Why I hate the weekends - cdahmedeh
http://www.cdahmedeh.net/blog/2017/4/15/why-i-hate-the-weekends
======
deckiedan
I hear you, mate.

I sometimes hear stories from older relatives about how life was for them 40+
years ago. They also were working some crazy hours and situations, my
grandparents living apart for the first 3 years of their marriage. He was a
hotel manager, so she'd come up to visit once a week or two for a night.

In some ways, I suspect we don't have that different a life in terms of hours
worked than a while ago. I'd love to see data on it (hint, hint, history stats
people?).

I think a lot of the additional stress and frustration of 2017 life comes
comes from the internet, being always connected, seeing so much 'positive
happenings' in other peoples lives on social media, and so much constant
negative stuff from the main news.

I have a theory that we have a signal:noise ratio in terms of relationships
and news, that we've got to keep balanced. Having 100 'friends' all at a mild
level of depth is actually adding noise, compared to the 1 or 2 really close
friendships. And the few close friendships actually lose a lot of their value
when we're constantly bombarded with the news and minor 'noise' relationships.

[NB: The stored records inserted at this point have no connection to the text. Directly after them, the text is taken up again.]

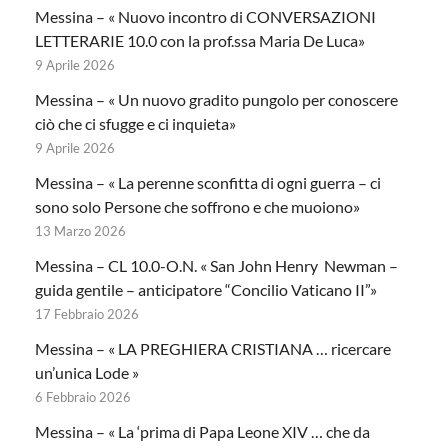
Messina – « Nuovo incontro di CONVERSAZIONI
LETTERARIE 10.0 con la prof.ssa Maria De Luca»
9 Aprile 2026
Messina – « Un nuovo gradito pungolo per conoscere
ciò che ci sfugge e ci inquieta»
9 Aprile 2026
Messina – « La perenne sconfitta di ogni guerra – ci
sono solo Persone che soffrono e che muoiono»
13 Marzo 2026
Messina – CL 10.0-O.N. « San John Henry Newman –
guida gentile – anticipatore “Concilio Vaticano II”»
17 Febbraio 2026
Messina – « LA PREGHIERA CRISTIANA … ricercare
un’unica Lode »
6 Febbraio 2026
Messina – « La ‘prima di Papa Leone XIV … che da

So when we're on facebook/twitter/etc, we're constantly adding noise to our
emotional inputs.

A couple things I'm trying to do, or at least find kind of interesting to
ponder/think about, are taking some old old practices, and thinking about
integrating them.

The Jewish 'Sabbath' idea, of one day completely off per week, is pretty
awesome. One part that I missed for a long time was that sabbath starts at
sunset on the day before, and ends at sunset of that day. So if you count
Sunday as your Sabbath (typical Christo-Western) you don't have to worry about
getting everything ready early Monday morning, you can get stuff sorted Sunday
night. And Saturday evening, once you've had dinner, or even at the start of
dinner, make a big deal of turning off phones, and leaving them off until the
next evening.

I dunno. I'm also in a long... discussion... with depression about who gets to
run my life. I've been off medication for a few months now, but it's still
complicated. It's so much easier when low on energy to flop on social media,
or netflix or whatever. But it doesn't seem to leave me feeling better the
next day.

I hope you can get some rest. Deep rest, in your soul.

------
iLemming
I thought people whose life is "centered around the work" don't usually have
luxury of time to write quite lengthy blogposts of not work related stuff.